Un minucioso informe dictaminó que tanto él como la tripulación de cabina cometieron errores en el último tramo del vuelo y en su aproximación al aeropuerto madrileño. Los fallecidos tenían 28 nacionalidades distintas. Junto a la reputada pianista barcelonesa Rosa Sabater, murieron cuatro muy relevantes escritores latinoamericanos de cuatro países distintos: el crítico uruguayo Ángel Rama; su esposa, la escritora argentina Marta Traba; el poeta y novelista peruano Manuel Scorza y el dramaturgo y novelista mexicano Jorge Ibargüengoitia.
Ibargüengoitia provoca la risa sin dificultad y no deja títere con cabeza
Todos ellos se dirigían a Bogotá, convocados por Gabriel García Márquez, para participar en el Primer Encuentro de Cultura Hispanoamericana. Se supo después que tanto Rama como Ibargüengoitia habían tomado la decisión de no acudir a ese encuentro, pero en el último momento cambiaron de opinión.

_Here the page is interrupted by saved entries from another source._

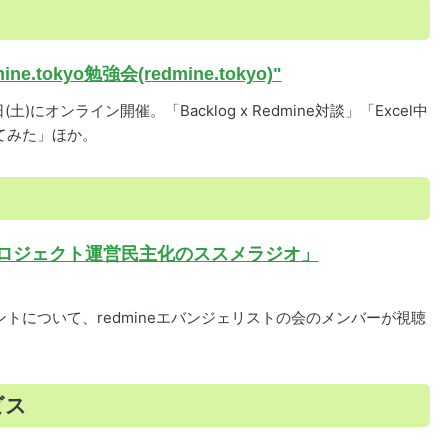
tokyo勉強会(redmine.tokyo)"
2日(土)にオンライン開催。「Backlog x Redmine対談」「Excel中
してみた」ほか。
ロジェクト運営民主化のススメラジオ」
ントについて、redmineエバンジェリストの会のメンバーが視聴
ビス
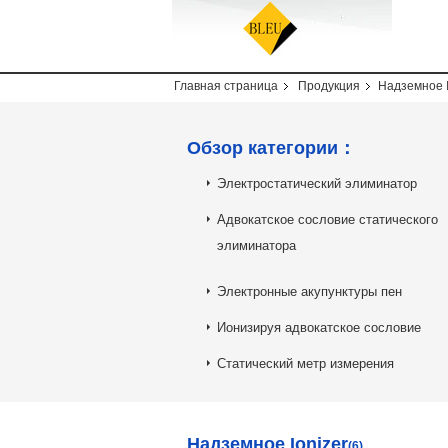
Главная страница
Продукция
Надземное I
Обзор категории：
Электростатический элиминатор
Адвокатское сословие статического
элиминатора
Электронные акупунктуры пен
Ионизируя адвокатское сословие
Статический метр измерения
Надземное Ionizer
(6)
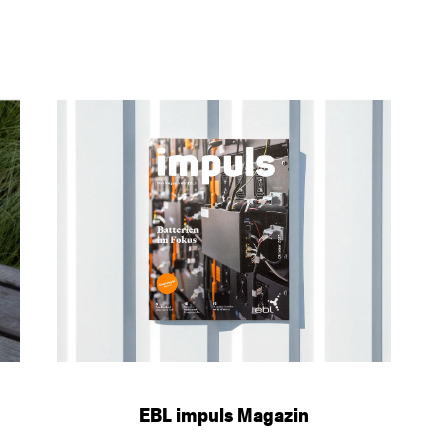
EBL impuls Magazin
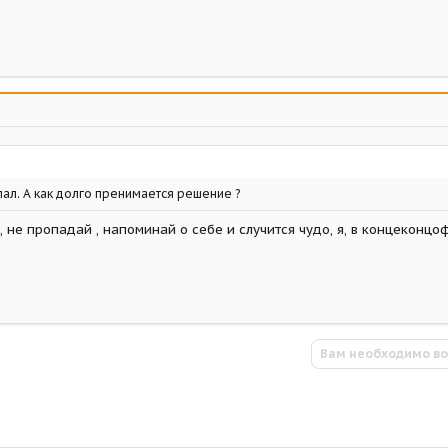
лал. А как долго пренимается решение ?
, не пропадай , напоминай о себе и случится чудо, я, в концеконцо
Вам необходимо во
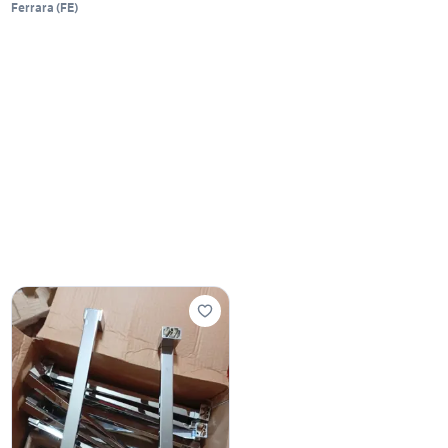
Ferrara
(
FE
)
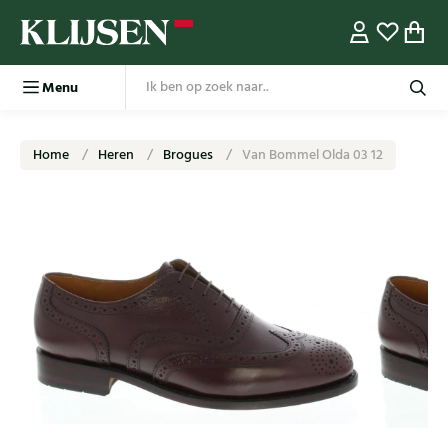
Menu
Home
Heren
Brogues
Van Bommel Olda 03 12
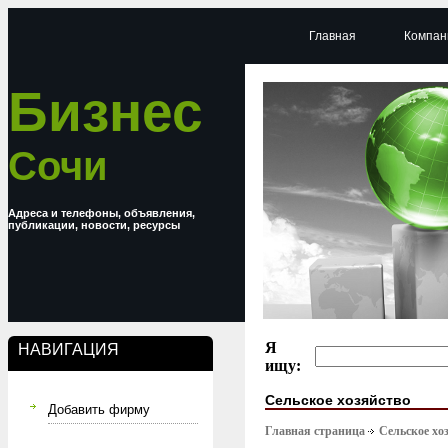
Главная
Компан
Бизнес
Сочи
Адреса и телефоны, объявления,
публикации, новости, ресурсы
Я
НАВИГАЦИЯ
ищу:
Сельское хозяйство
Добавить фирму
Главная страница
Сельское хо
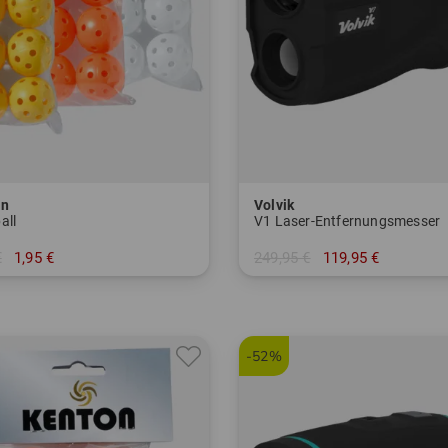
on
Volvik
all
V1 Laser-Entfernungsmesser
€
1,95 €
249,95 €
119,95 €
r Pack
in: Einheitsgröße
-52%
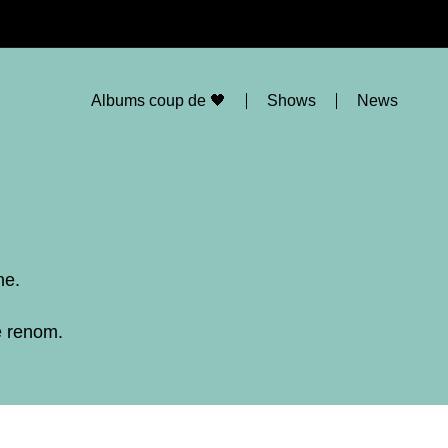
Albums coup de 🖤
Shows
News
ne.
e renom.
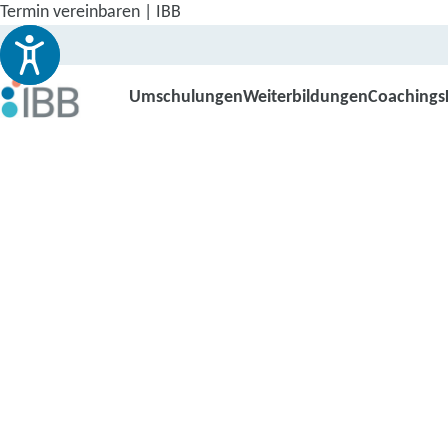
Termin vereinbaren | IBB
Umschulungen
Weiterbildungen
Coachings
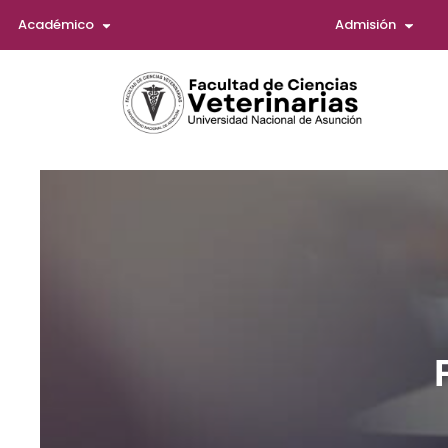
Académico
Admisión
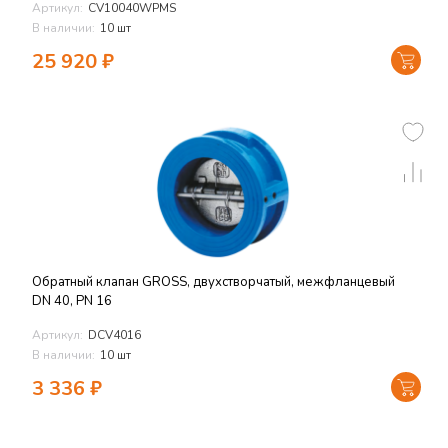
Артикул:
CV10040WPMS
В наличии:
10 шт
25 920
₽
Обратный клапан GROSS, двухстворчатый, межфланцевый
DN 40, PN 16
Артикул:
DCV4016
В наличии:
10 шт
3 336
₽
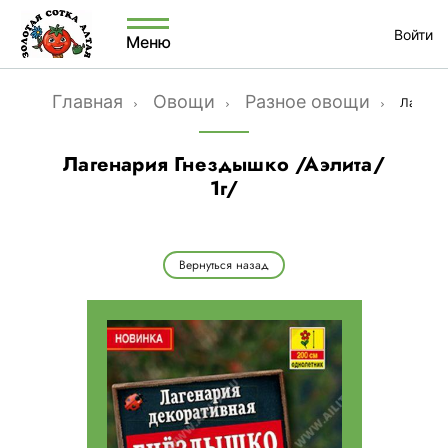
Войти
Меню
Главная
Овощи
Разное овощи
Лагенар
Лагенария Гнездышко /Аэлита/
1г/
Вернуться назад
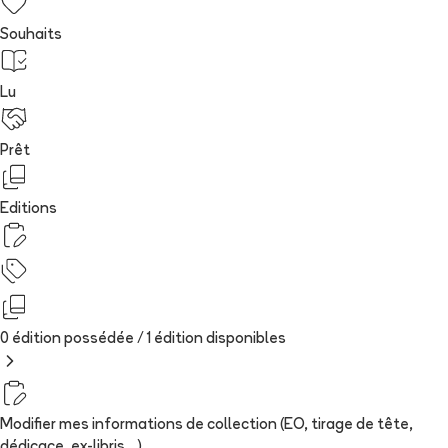
Souhaits
Lu
Prêt
Editions
0 édition possédée /
1
édition
disponibles
Modifier mes informations de collection (EO, tirage de tête,
dédicace, ex-libris...)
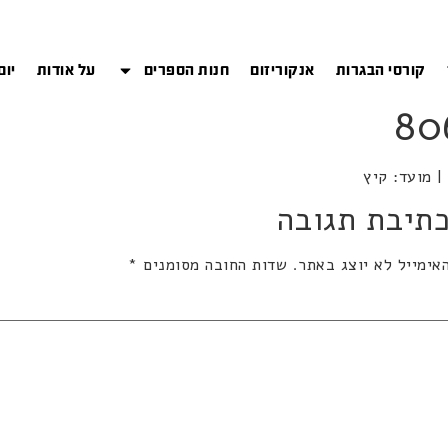
קורסי הבגרות
אנקוריזום
חנות הספרים
על אודות
יום
תיבת תגובה
אימייל לא יוצג באתר.
שדות החובה מסומנים
*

ASESINATOS. Jorge Ibargüengoitia (1928-1983) se convirtió en uno de mis escritores favoritos desde que leí Las muertas (1977), basada en un hecho real, la abracadabrante y negrísima historia de dos hermanas propietarias de tres burdeles y responsables de los asesinatos de varias prostitutas. Ahí desplegó Ibargüengoitia, como siempre haría, un brutal retrato social y político, servido con una prosa riquísima y precisa y sazonado en cada línea con un humor que, sin renunciar a la fina ironía, recorre todos los implacables registros de la parodia, la sátira, la farsa y el sarcasmo.
[Vargas Llosa se despide de ustedes]
Ibargüengoitia provoca la risa sin dificultad y, emparentado con la estética deformante del esperpento y con el sardonismo británico, no deja títere con cabeza. Este mismo verano, y en busca de sus propiedades terapéuticas, volví a leer, como conté aquí mismo de corrido, Los pasos de López (1982), feroz charlotada sobre un atrabiliario grupo de conspiradores durante un episodio de la Guerra de la Independencia mexicana.

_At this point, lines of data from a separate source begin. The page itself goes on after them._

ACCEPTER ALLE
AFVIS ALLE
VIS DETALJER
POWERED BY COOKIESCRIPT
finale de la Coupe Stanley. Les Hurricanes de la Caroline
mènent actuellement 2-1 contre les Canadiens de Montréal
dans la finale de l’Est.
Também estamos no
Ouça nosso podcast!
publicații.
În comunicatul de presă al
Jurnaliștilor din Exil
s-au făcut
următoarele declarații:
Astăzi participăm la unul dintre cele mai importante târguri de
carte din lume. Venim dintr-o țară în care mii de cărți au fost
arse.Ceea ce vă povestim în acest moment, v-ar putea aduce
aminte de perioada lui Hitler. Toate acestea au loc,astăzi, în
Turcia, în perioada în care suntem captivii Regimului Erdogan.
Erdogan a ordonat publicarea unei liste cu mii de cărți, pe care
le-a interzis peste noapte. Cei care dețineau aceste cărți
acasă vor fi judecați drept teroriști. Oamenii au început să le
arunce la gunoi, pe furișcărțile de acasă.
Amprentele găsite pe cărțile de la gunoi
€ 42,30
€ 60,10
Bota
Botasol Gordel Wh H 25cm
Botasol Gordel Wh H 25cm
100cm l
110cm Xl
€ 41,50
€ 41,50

Bisnieto por parte de madre de un importante político y militar, Ibargüengoitia ya les sacudió duro a los militares en su primera novela, Los relámpagos de agosto (1964), ambientada en el México revolucionario. Tener tan poco miramiento con los héroes y con los hitos fundacionales de la nación, le costó a Ibargüengoitia el rechazo de ciertos círculos de su país, pero siempre tuvo el favor de los lectores, sensibles a su humor desenfrenado, pero muy elaborado, humor que motivó el desdén de algunos críticos y colegas circunspectos. Ibargüengoitia dijo: “Quien creyó que todo lo que dije fue en serio, es un cándido, y quien creyó que todo fue en broma, es un imbécil”.
ARTÍCULOS. Ni cándidos ni imbéciles, Juan Villoro y Javier Marías lo admiraron sin restricciones. El primero prologó e hizo la edición de Revolución en el jardín (2008), una amplia y divertida selección de artículos de Ibargüengotia que el segundo publicó en su editorial Reino de Redonda.
Desentendido del teatro, porque las cosas no le salieron como él esperaba, Ibargüengoitia, apoyado en su última etapa por Octavio Paz, fue un sagaz croniqueur y un afiladísimo observador de lo cotidiano, con una malicia heredada, venía a decir él, de sus tías. En el citado prólogo, Juan Villoro señala que Ibargüengoitia recurrió en sus escritos a “la ética del disparate” y a “la risa como tribunal supremo de la inteligencia”. Pas mal.